**Instructions to follow:** Every line in the listing below from the one with "significant public open" through the one with "Advertisement" is to be reproduced exactly, both ends included; leave out the rest.
--------------------------------------------------
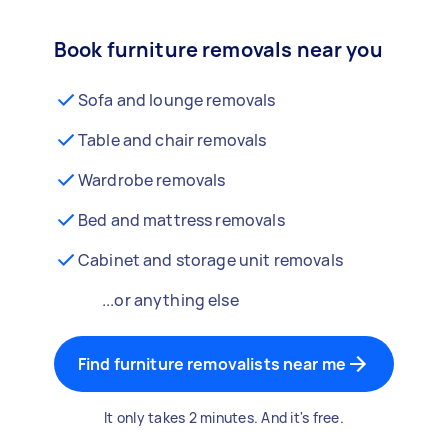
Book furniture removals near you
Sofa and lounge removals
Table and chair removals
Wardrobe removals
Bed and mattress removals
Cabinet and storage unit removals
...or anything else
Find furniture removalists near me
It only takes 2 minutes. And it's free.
--------------------------------------------------
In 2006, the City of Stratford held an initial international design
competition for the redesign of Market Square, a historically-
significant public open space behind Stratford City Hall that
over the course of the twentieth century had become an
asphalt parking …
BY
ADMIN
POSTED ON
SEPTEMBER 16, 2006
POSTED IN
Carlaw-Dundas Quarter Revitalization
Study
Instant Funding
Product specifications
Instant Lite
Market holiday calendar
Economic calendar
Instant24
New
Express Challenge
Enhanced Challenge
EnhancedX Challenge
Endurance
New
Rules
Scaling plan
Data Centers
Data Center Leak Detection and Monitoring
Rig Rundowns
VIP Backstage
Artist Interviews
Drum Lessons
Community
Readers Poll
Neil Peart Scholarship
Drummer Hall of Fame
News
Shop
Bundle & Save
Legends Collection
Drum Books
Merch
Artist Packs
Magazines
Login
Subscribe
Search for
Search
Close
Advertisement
--------------------------------------------------
**Answer space:**
significant public open space behind Stratford City Hall that
over the course of the twentieth century had become an
asphalt parking …
BY
ADMIN
POSTED ON
SEPTEMBER 16, 2006
POSTED IN
Carlaw-Dundas Quarter Revitalization
Study
Instant Funding
Product specifications
Instant Lite
Market holiday calendar
Economic calendar
Instant24
New
Express Challenge
Enhanced Challenge
EnhancedX Challenge
Endurance
New
Rules
Scaling plan
Data Centers
Data Center Leak Detection and Monitoring
Rig Rundowns
VIP Backstage
Artist Interviews
Drum Lessons
Community
Readers Poll
Neil Peart Scholarship
Drummer Hall of Fame
News
Shop
Bundle & Save
Legends Collection
Drum Books
Merch
Artist Packs
Magazines
Login
Subscribe
Search for
Search
Close
Advertisement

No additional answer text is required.